Denis Pitner was suspended by the International Tennis Federation in August after sending information about a player to a coach during a tournament and regularly logging on to a betting account from which bets were placed on tennis matches.
"We had a flaw in our system. Denis Pitner did work as a linesman at the 2015 U.S. Open," Chris Widmaier, the USTA's managing director of corporate communications, told Reuters on Friday via email.
In a statement, the USTA said: "As we have now determined, Mr. Denis Pitner had been approved to work the U.S. Open as a linesman on July 13. The USTA was notified that Mr. Pitner was placed on the 'Do Not Credential' list on August 24.
"Mr. Pitner had already picked up his credential prior to the USTA being notified. Due to a flaw in our process, which we are investigating now, Mr.

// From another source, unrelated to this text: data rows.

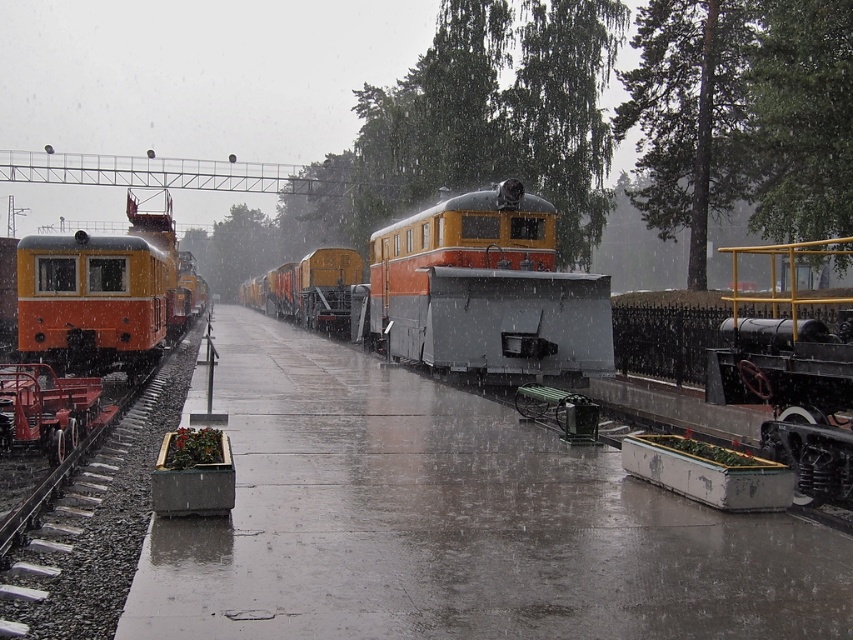 You are a visitor at the train station and want to take a photo of both the orange matte train at center and the orange matte train at left. Since you have a wide angle lens, will you be able to capture both trains in a single frame if you stand at the walkway? Please explain your reasoning based on their positions.

The orange matte train at center is above the orange matte train at left, meaning they are positioned at different heights. Since you are standing on the walkway, which is parallel to the tracks, and the trains are stacked vertically, you should be able to capture both in a single frame as they are not overlapping horizontally.

You are standing at the entrance of the station and want to locate the orange matte train at center. According to the coordinate system where the bottom left corner is the origin, can you determine its position?

The orange matte train at center is located at coordinate point 0.458 on the x axis and 0.542 on the y axis.

You are standing at the railway station and want to walk from point A to point B. Point A is at coordinate point (476, 195) and point B is at coordinate point (125, 262). Which point is closer to you when you start walking?

Point A at coordinate point (476, 195) is closer to you because it is further to the viewer than point B at coordinate point (125, 262). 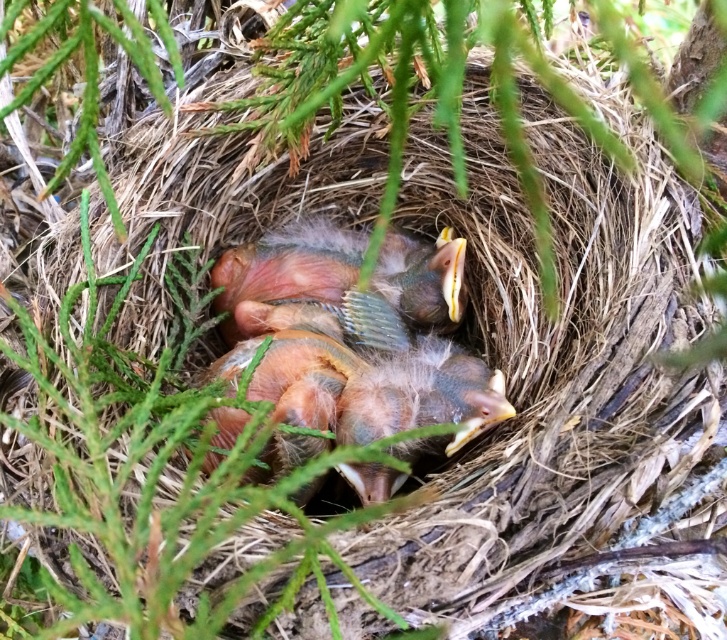 Question: Which of these objects is positioned farthest from the fluffy brown bird at center?

Choices:
 (A) soft brown feathers at center
 (B) fluffy pinkish-brown baby bird at center

Answer: (B)

Question: Which of the following is the closest to the observer?

Choices:
 (A) (449, 236)
 (B) (382, 378)

Answer: (B)

Question: In this image, where is soft brown feathers at center located relative to fluffy brown bird at center?

Choices:
 (A) below
 (B) above

Answer: (B)

Question: Is soft brown feathers at center behind fluffy pinkish-brown baby bird at center?

Choices:
 (A) yes
 (B) no

Answer: (B)

Question: Which of these objects is positioned closest to the soft brown feathers at center?

Choices:
 (A) fluffy pinkish-brown baby bird at center
 (B) fluffy brown bird at center

Answer: (B)

Question: Is soft brown feathers at center further to the viewer compared to fluffy pinkish-brown baby bird at center?

Choices:
 (A) yes
 (B) no

Answer: (B)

Pitner's credential was not cancelled.
"The USTA takes this matter extremely seriously and has made the investigation of what caused the error its highest priority, and will work with the newly created independent review panel to ensure instances such as this are not repeated in the future."
Pitner incurred his suspension by the ITF six months after fellow tennis umpire, Kazakhstan's Kirill Parfenov, was banned for life for contacting another official on Facebook in an attempt to manipulate the scoring of matches.

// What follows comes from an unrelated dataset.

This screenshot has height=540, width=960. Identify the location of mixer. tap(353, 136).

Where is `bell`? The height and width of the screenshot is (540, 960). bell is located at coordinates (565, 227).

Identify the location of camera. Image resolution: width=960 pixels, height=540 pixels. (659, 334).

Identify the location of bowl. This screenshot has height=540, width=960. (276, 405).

Both umpires were sanctioned for breaches of the sport's code of conduct for officials while four other umpires were also under investigation by the Tennis Integrity Unit (TIU).

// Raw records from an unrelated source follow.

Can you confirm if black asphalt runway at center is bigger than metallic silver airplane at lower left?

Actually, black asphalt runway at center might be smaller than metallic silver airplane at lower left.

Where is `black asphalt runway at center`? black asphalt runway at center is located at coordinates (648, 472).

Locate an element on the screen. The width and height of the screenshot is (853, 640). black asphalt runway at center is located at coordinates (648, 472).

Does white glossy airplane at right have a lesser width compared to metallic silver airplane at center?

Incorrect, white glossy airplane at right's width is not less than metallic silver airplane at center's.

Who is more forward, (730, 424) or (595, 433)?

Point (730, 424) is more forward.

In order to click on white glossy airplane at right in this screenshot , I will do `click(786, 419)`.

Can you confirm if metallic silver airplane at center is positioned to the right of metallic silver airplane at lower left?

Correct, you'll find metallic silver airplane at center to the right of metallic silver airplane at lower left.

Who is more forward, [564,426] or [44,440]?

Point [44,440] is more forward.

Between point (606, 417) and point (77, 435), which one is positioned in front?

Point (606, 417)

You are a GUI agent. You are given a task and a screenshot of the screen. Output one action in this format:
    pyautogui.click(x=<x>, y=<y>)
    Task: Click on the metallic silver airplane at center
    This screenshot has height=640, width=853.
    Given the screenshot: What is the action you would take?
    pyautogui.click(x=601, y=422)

However, the ITF did not announce the bans for Pitner and Parfenov until earlier this week, explaining that previously its Code of Conduct did not require officials sanctioned to be named.
Tennis is still reeling from widespread allegations of corruption in the sport and the independent review panel (IRP), which was launched last month, will take at least a year to complete its investigations.
The IRP was established following media reports criticising the TIU for not adequately investigating some 16 players repeatedly flagged over suspicions they had thrown matches in the past decade.
Match-fixing allegations by the BBC and the online BuzzFeed News broke before last month's Australian Open.
The allegations were further fuelled by former Australian professional Nick Lindahl pleading guilty in January to match-fixing in a minor tournament in 2013.
A top global bookmaker also suspended betting on a suspicious match at the Australian Open.